In the End, I went a different route which ended up costing a small fortune and a ton of work anyway :laugh: But, it is one thing that I should never have to revisit and the noise from the 044 reminds me of that every day 


...was going to design something similar this to fit but decided MKII opening was too small for something feasible. Went to the Later Corrado tank, which was more viable for this type, but...


----------



## Big Dac With Fries (Feb 1, 2002)

Thanks for posting this thread. I swapped my stock in-tank pump for an Aeromotive 11142 today and am happy with the results!


----------



## BellCityDubber (Jun 13, 2007)

Haha... hey dac!
I just did this on thursday myself!


----------



## fakename (Apr 5, 2012)

Big bumpin'

Any reason that I shouldn't keep the external pump after I install the stealth while I come up with a bracket for the filter? My intank seems to be dying so I'd like to swap that out soon but can't have a bracket made to hold the filter until later.

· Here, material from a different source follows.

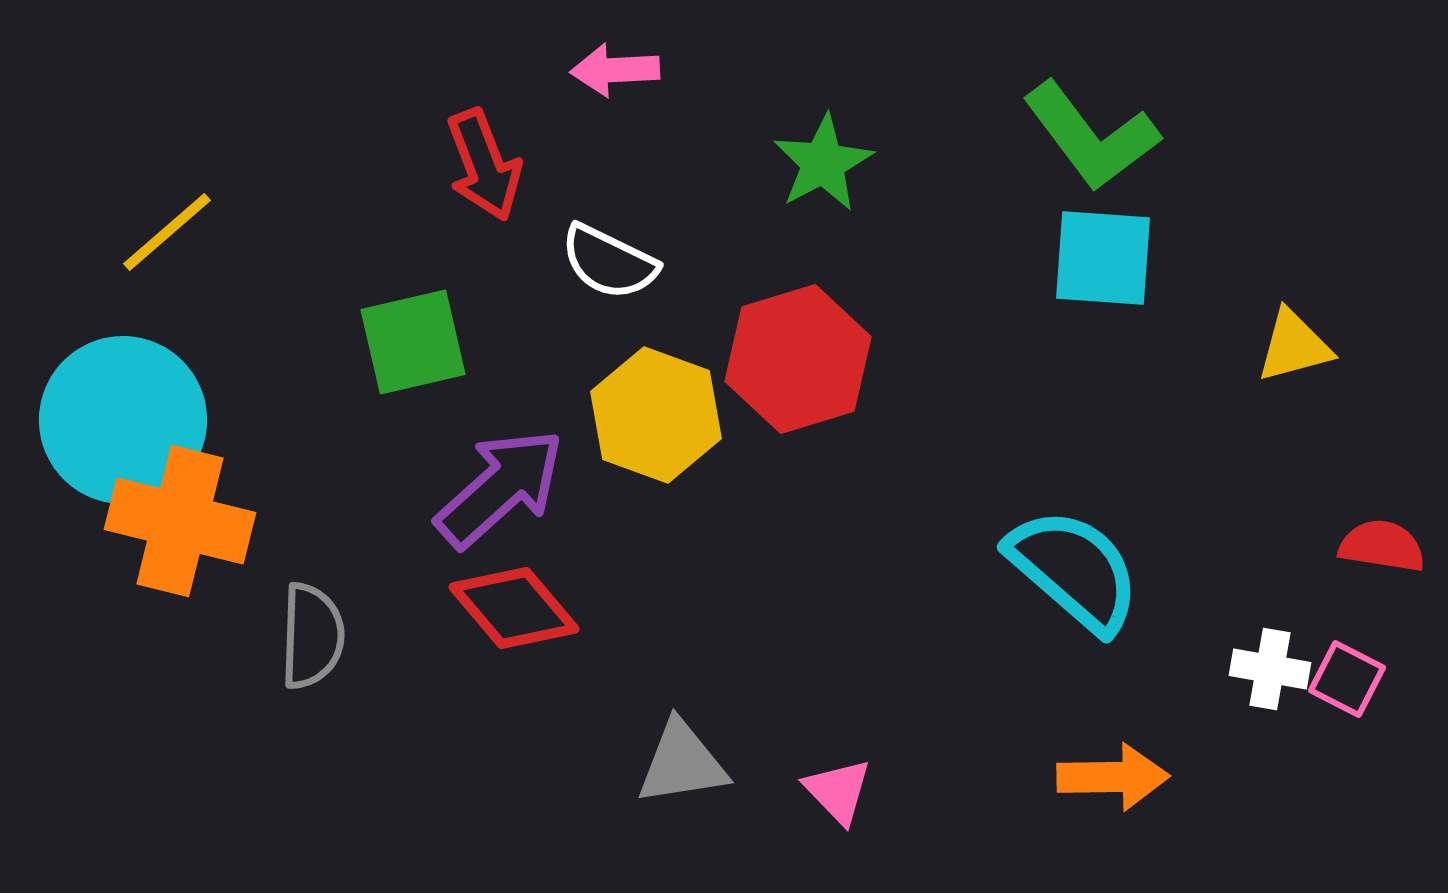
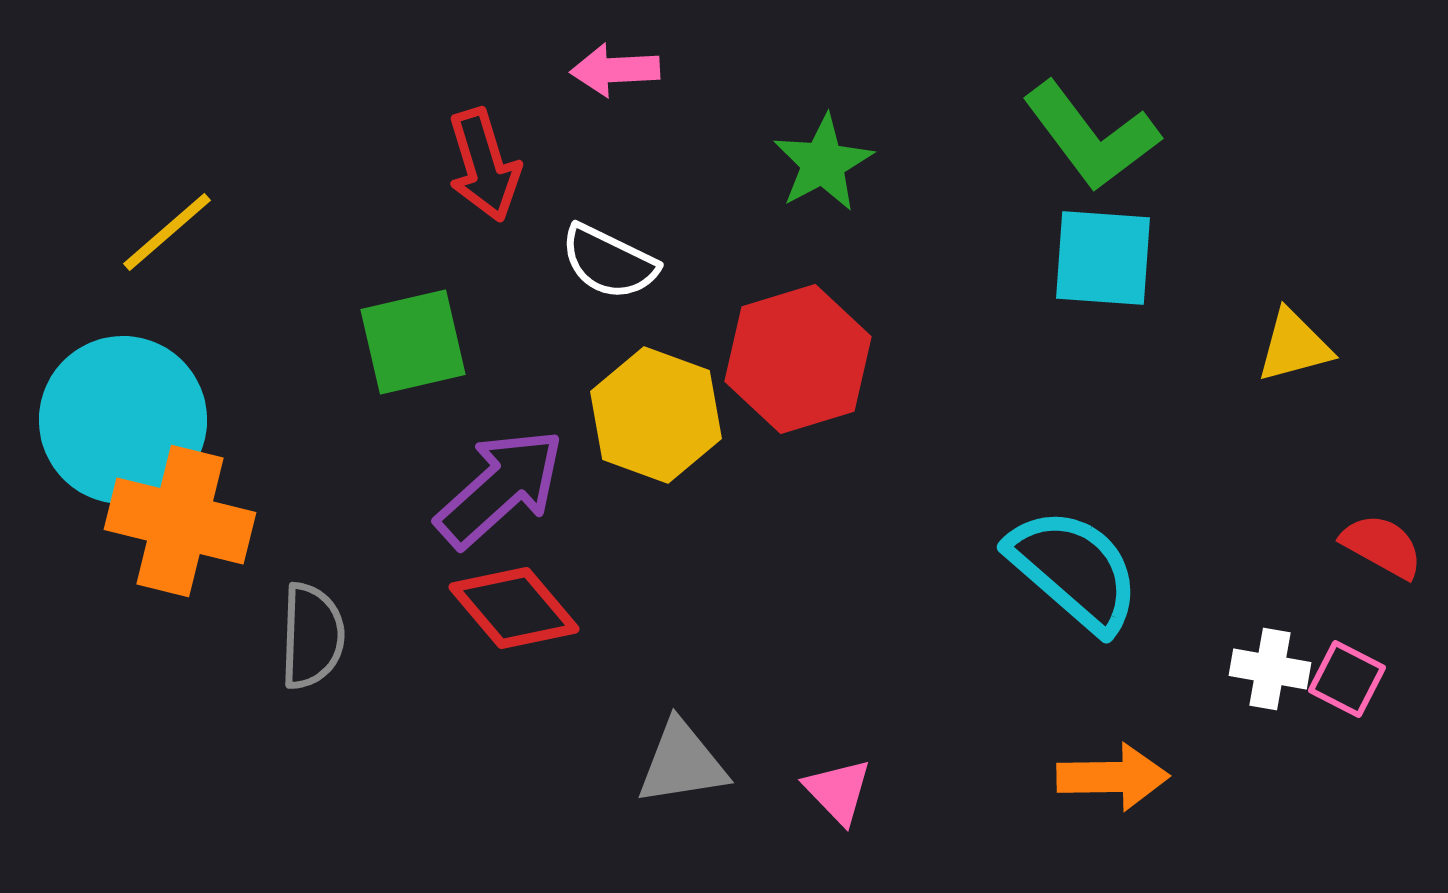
red arrow: rotated 4 degrees clockwise
red semicircle: rotated 20 degrees clockwise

Hope this is a dumb question. Thanks.


----------



## Mr.loops (May 27, 2010)

Long term testing bump


----------



## fakename (Apr 5, 2012)

Mr.loops said:


> Long term testing bump


I haven't had any problems with it. If I were racing or frequently running below 1/3 tank then I would install some type of inline surge tank or baffling. :thumbup:


----------



## 77blazerdriver (Dec 2, 2008)

fakename said:


> I haven't had any problems with it. If I were racing or frequently running below 1/3 tank then I would install some type of inline surge tank or baffling. :thumbup:



Have you been getting cavitation issues? I am looking at this pump for my 1.8T swap so i can tune for e85.


----------